Shedding Light on the Problem of Dark Data
More than 80 percent of enterprise data is considered “dark,” defined as data that is captured and stored—yet never used.
Dark data refers to data that enterprises capture and store, often as part of their regular business processes, that they simply fail to use. Hidden and usually unstructured, dark data is expensive to store and secure, but most companies do so for compliance reasons.
There are many reasons why dark data is unused. Some holds little value. A lot does have value but enterprises haven’t developed the strategy, business processes and/or IT processes to extract or analyze it.

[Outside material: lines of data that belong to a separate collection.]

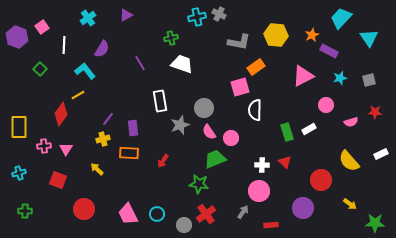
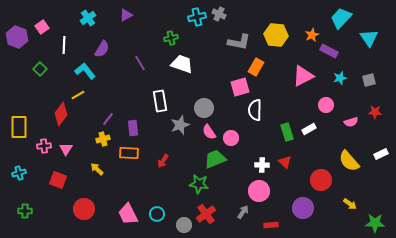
orange rectangle at (256, 67): rotated 24 degrees counterclockwise
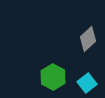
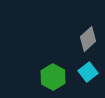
cyan square: moved 1 px right, 11 px up
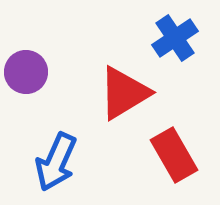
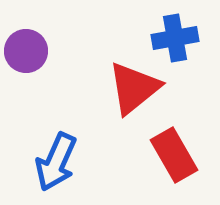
blue cross: rotated 24 degrees clockwise
purple circle: moved 21 px up
red triangle: moved 10 px right, 5 px up; rotated 8 degrees counterclockwise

Dark data contributes to an “analytics deficit,” meaning enterprises have a surplus of data, but a shortage of insights from it. There is a latent opportunity to use more of their existing data to better serve their customers, compete and operate.
The costs of dark data include loading, updating, storing and managing unused data—which consumes IT personnel time, storage space and CPU cycles. This time and infrastructure could be better spent on higher-value work.
The most successful enterprises identify and extract value from more of their data assets. They also identify and reduce the cost of managing data with little or limited value.
Different parts of a large financial services organization might engage the same customer with multiple services, including mortgages, life insurance and commercial banking. Those divisions might store customer information that, in isolation, has no direct value so it goes untouched. But with unified analysis, it could offer a deeper customer view that might identify new cross-selling or upselling opportunities.
By identifying and moving historical transaction records to the cloud and/or Hadoop, you can reduce your storage cost. You also could create new analytics insights by correlating that data with other data in Hadoop.
The first step is to understand whether and how different data sets—databases, tables and columns in a data warehouse—are used, by whom and at what cost. These metrics help IT make better decisions about where to place their data and how to use it.
At a strategic level, the key is for enterprises to start thinking about how to make better decisions once they make new combinations of data with what they already have.